Con un ascensor social en funcionamiento precario, una supuesta meritocracia construida sobre privilegios, el prolongado pseudo-confinamiento está causando que nos encerremos en nuestras burbujas socioeconómicas particulares. Con el distanciamiento físico o unas rutinas que solo nos permiten ir al trabajo, ya no nos mezclamos con nadie distinto.
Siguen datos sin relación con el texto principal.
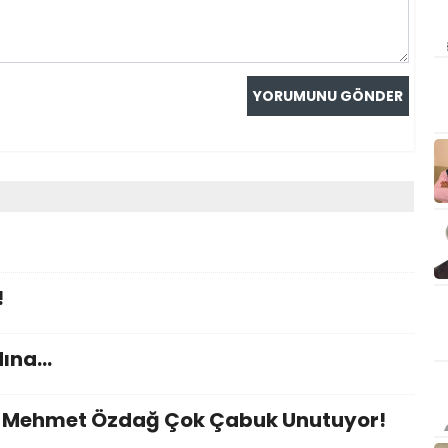
!
dına…
nı Mehmet Özdağ Çok Çabuk Unutuyor!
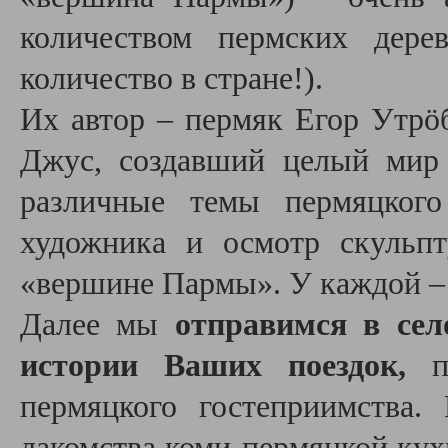
количеством пермских дере
количество в стране!).
Их автор – пермяк Егор Утрö
Джус, создавший целый мир
различные темы пермяцкого
художника и осмотр скульпт
«вершине Пармы». У каждой – 
Далее мы
отправимся в сел
истории Ваших поездок,
пр
пермяцкого гостеприимства.
лакомства коми-пермяцкой кух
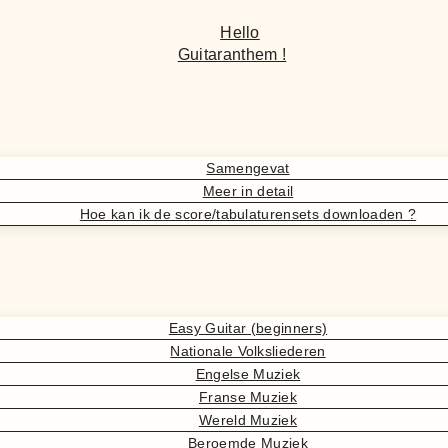
Hello
Guitaranthem !
Samengevat
Meer in detail
Hoe kan ik de score/tabulaturensets downloaden ?
Easy Guitar (beginners)
Nationale Volksliederen
Engelse Muziek
Franse Muziek
Wereld Muziek
Beroemde Muziek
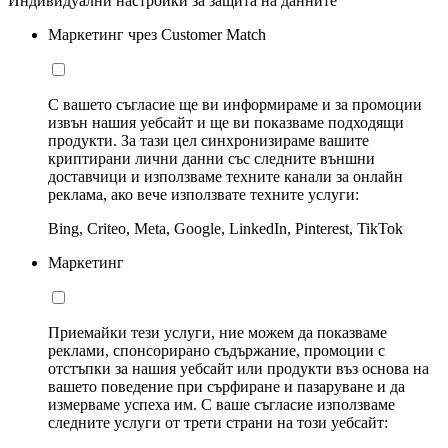
Индивидуални настройки за защита на данните
Маркетинг чрез Customer Match
С вашето съгласие ще ви информираме и за промоции
извън нашия уебсайт и ще ви показваме подходящи
продукти. За тази цел синхронизираме вашите
криптирани лични данни със следните външни
доставчици и използваме техните канали за онлайн
реклама, ако вече използвате техните услуги:
Bing, Criteo, Meta, Google, LinkedIn, Pinterest, TikTok
Маркетинг
Приемайки тези услуги, ние можем да показваме
реклами, спонсорирано съдържание, промоции с
отстъпки за нашия уебсайт или продукти въз основа на
вашето поведение при сърфиране и пазаруване и да
измерваме успеха им. С ваше съгласие използваме
следните услуги от трети страни на този уебсайт:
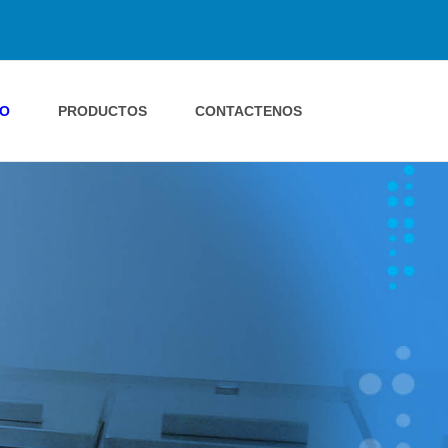
IO
PRODUCTOS
CONTACTENOS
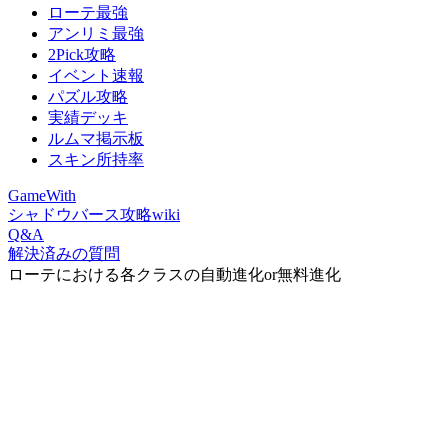
ローテ最強
アンリミ最強
2Pick攻略
イベント速報
パズル攻略
実績デッキ
ルムマ掲示板
スキン所持率
GameWith
シャドウバース攻略wiki
Q&A
解決済みの質問
ローテにおける各クラスの自動進化or無料進化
Y no es una cuestión trivial. Nuestra democracia y nuestras ciudades, pero también los sistemas de innovación, están construidos sobre la diversidad, la mezcla, la posibilidad de lo inesperado. Sin las ventanas abiertas que abren otros idiomas, sin el esfuerzo necesario para entender y trabajar con alguien distinto, estamos perdidos.
Nuestro encierro nos acaba convirtiendo en habitantes de urbanizaciones virtuales cerradas. Urbanizaciones que, como las que describe el arquitecto Paulo Mendes da Rocha, son privadas porque son privativas, privan de muchas cosas, como de que un/a estudiante de medicina se pueda enamorar de un/a bailarín/a.
Es posible que una de las consecuencias más graves y menos visibles de todos esto sea la rotura definitiva de ese maltrecho ascensor social, que venía hasta ahora funcionando gracias a la energía de la diversidad. Gracias también a los besos posibles entre gente distinta.